------ Material supplied

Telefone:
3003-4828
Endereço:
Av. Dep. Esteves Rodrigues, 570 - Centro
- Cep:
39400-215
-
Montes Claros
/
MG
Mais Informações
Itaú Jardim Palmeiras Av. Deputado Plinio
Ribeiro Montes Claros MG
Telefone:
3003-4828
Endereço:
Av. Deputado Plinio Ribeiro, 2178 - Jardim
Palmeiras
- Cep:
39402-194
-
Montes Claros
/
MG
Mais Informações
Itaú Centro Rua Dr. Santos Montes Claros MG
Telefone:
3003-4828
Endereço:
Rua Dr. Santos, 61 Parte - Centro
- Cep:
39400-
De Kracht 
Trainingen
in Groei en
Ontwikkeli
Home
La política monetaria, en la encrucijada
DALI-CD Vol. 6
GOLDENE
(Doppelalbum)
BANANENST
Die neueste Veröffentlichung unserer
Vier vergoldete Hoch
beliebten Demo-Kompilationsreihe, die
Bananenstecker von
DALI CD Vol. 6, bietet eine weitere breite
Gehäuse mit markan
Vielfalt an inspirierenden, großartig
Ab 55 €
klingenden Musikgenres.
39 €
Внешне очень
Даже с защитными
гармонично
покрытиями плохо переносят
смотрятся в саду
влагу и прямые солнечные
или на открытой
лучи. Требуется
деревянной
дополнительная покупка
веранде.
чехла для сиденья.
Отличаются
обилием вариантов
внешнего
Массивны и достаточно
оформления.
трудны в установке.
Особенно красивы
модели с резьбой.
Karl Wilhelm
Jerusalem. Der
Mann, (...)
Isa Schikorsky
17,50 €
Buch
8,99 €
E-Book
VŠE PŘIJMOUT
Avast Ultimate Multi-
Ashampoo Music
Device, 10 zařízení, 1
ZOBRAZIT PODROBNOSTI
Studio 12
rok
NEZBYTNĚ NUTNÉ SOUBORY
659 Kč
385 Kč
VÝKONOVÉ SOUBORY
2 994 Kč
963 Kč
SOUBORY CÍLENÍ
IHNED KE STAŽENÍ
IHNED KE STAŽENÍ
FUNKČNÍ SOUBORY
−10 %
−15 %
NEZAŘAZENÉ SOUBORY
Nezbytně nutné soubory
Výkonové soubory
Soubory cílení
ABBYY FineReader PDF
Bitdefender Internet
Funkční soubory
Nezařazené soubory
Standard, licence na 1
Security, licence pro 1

------------

**The problem:** Each record must be duplicated exactly, with none missing.

**The completed task:**
Telefone:
3003-4828
Endereço:
Av. Dep. Esteves Rodrigues, 570 - Centro
- Cep:
39400-215
-
Montes Claros
/
MG
Mais Informações
Itaú Jardim Palmeiras Av. Deputado Plinio
Ribeiro Montes Claros MG
Telefone:
3003-4828
Endereço:
Av. Deputado Plinio Ribeiro, 2178 - Jardim
Palmeiras
- Cep:
39402-194
-
Montes Claros
/
MG
Mais Informações
Itaú Centro Rua Dr. Santos Montes Claros MG
Telefone:
3003-4828
Endereço:
Rua Dr. Santos, 61 Parte - Centro
- Cep:
39400-
De Kracht 
Trainingen
in Groei en
Ontwikkeli
Home
La política monetaria, en la encrucijada
DALI-CD Vol. 6
GOLDENE
(Doppelalbum)
BANANENST
Die neueste Veröffentlichung unserer
Vier vergoldete Hoch
beliebten Demo-Kompilationsreihe, die
Bananenstecker von
DALI CD Vol. 6, bietet eine weitere breite
Gehäuse mit markan
Vielfalt an inspirierenden, großartig
Ab 55 €
klingenden Musikgenres.
39 €
Внешне очень
Даже с защитными
гармонично
покрытиями плохо переносят
смотрятся в саду
влагу и прямые солнечные
или на открытой
лучи. Требуется
деревянной
дополнительная покупка
веранде.
чехла для сиденья.
Отличаются
обилием вариантов
внешнего
Массивны и достаточно
оформления.
трудны в установке.
Особенно красивы
модели с резьбой.
Karl Wilhelm
Jerusalem. Der
Mann, (...)
Isa Schikorsky
17,50 €
Buch
8,99 €
E-Book
VŠE PŘIJMOUT
Avast Ultimate Multi-
Ashampoo Music
Device, 10 zařízení, 1
ZOBRAZIT PODROBNOSTI
Studio 12
rok
NEZBYTNĚ NUTNÉ SOUBORY
659 Kč
385 Kč
VÝKONOVÉ SOUBORY
2 994 Kč
963 Kč
SOUBORY CÍLENÍ
IHNED KE STAŽENÍ
IHNED KE STAŽENÍ
FUNKČNÍ SOUBORY
−10 %
−15 %
NEZAŘAZENÉ SOUBORY
Nezbytně nutné soubory
Výkonové soubory
Soubory cílení
ABBYY FineReader PDF
Bitdefender Internet
Funkční soubory
Nezařazené soubory
Standard, licence na 1
Security, licence pro 1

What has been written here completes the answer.